Problem:
Search the entries below for "Maisak". Report each line where it occurs.

The input:
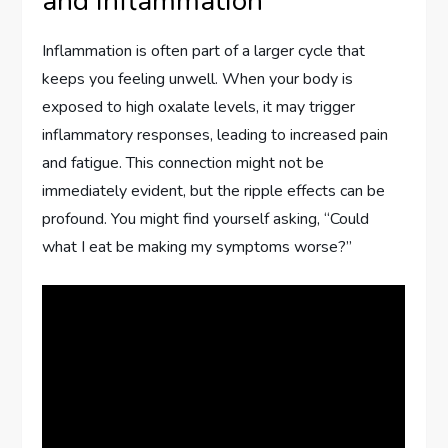
and Inflammation
Inflammation is often part of a larger cycle that
keeps you feeling unwell. When your body is
exposed to high oxalate levels, it may trigger
inflammatory responses, leading to increased pain
and fatigue. This connection might not be
immediately evident, but the ripple effects can be
profound. You might find yourself asking, “Could
what I eat be making my symptoms worse?”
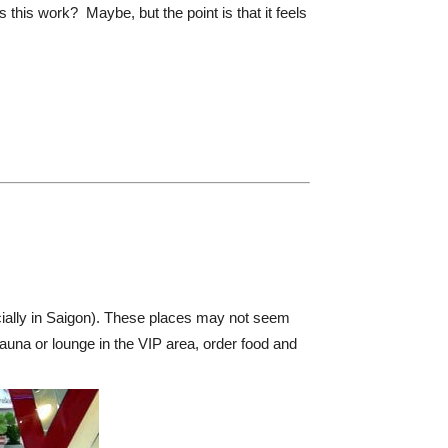
this work? Maybe, but the point is that it feels
ially in Saigon). These places may not seem
auna or lounge in the VIP area, order food and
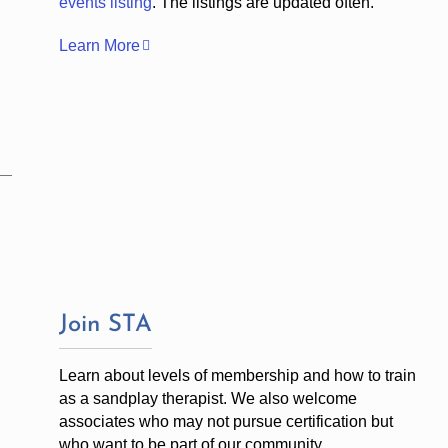
events listing
. The listings are updated often.
Learn More
Join STA
Learn about levels of membership and how to train
as a sandplay therapist. We also welcome
associates who may not pursue certification but
who want to be part of our community.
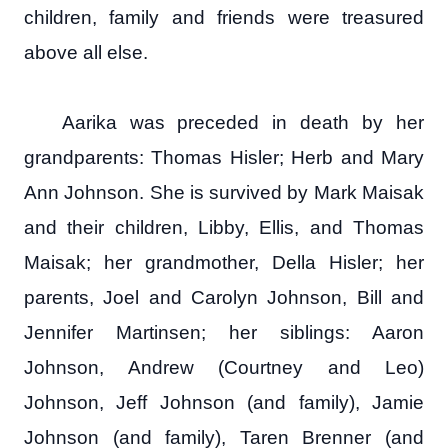
children, family and friends were treasured
above all else.
Aarika was preceded in death by her
grandparents: Thomas Hisler; Herb and Mary
Ann Johnson. She is survived by Mark Maisak
and their children, Libby, Ellis, and Thomas
Maisak; her grandmother, Della Hisler; her
parents, Joel and Carolyn Johnson, Bill and
Jennifer Martinsen; her siblings: Aaron
Johnson, Andrew (Courtney and Leo)
Johnson, Jeff Johnson (and family), Jamie
Johnson (and family), Taren Brenner (and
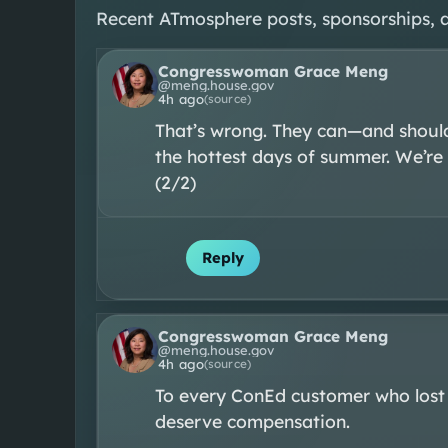
Recent ATmosphere posts, sponsorships, 
Congresswoman Grace Meng
@
meng.house.gov
4h ago
(source)
That’s wrong. They can—and should
the hottest days of summer. We’re n
(2/2)
Reply
Congresswoman Grace Meng
@
meng.house.gov
4h ago
(source)
To every ConEd customer who lost
deserve compensation.
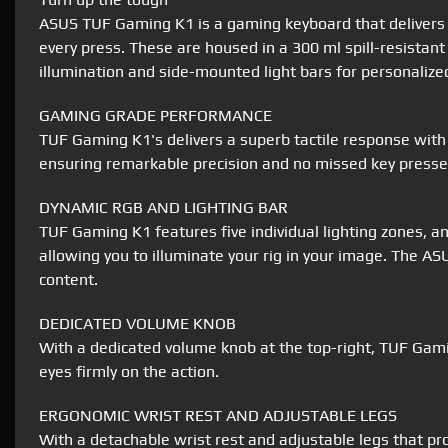
ASUS TUF Gaming K1 is a gaming keyboard that delivers un
every press. These are housed in a 300 ml spill-resistant
illumination and side-mounted light bars for personalized
GAMING GRADE PERFORMANCE
TUF Gaming K1's delivers a superb tactile response with 
ensuring remarkable precision and no missed key presse
DYNAMIC RGB AND LIGHTING BAR
TUF Gaming K1 features five individual lighting zones, a
allowing you to illuminate your rig in your image. The A
content.
DEDICATED VOLUME KNOB
With a dedicated volume knob at the top-right, TUF Gamin
eyes firmly on the action.
ERGONOMIC WRIST REST AND ADJUSTABLE LEGS
With a detachable wrist rest and adjustable legs that p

Answer space:
Ann Johnson. She is survived by Mark Maisak
Maisak; her grandmother, Della Hisler; her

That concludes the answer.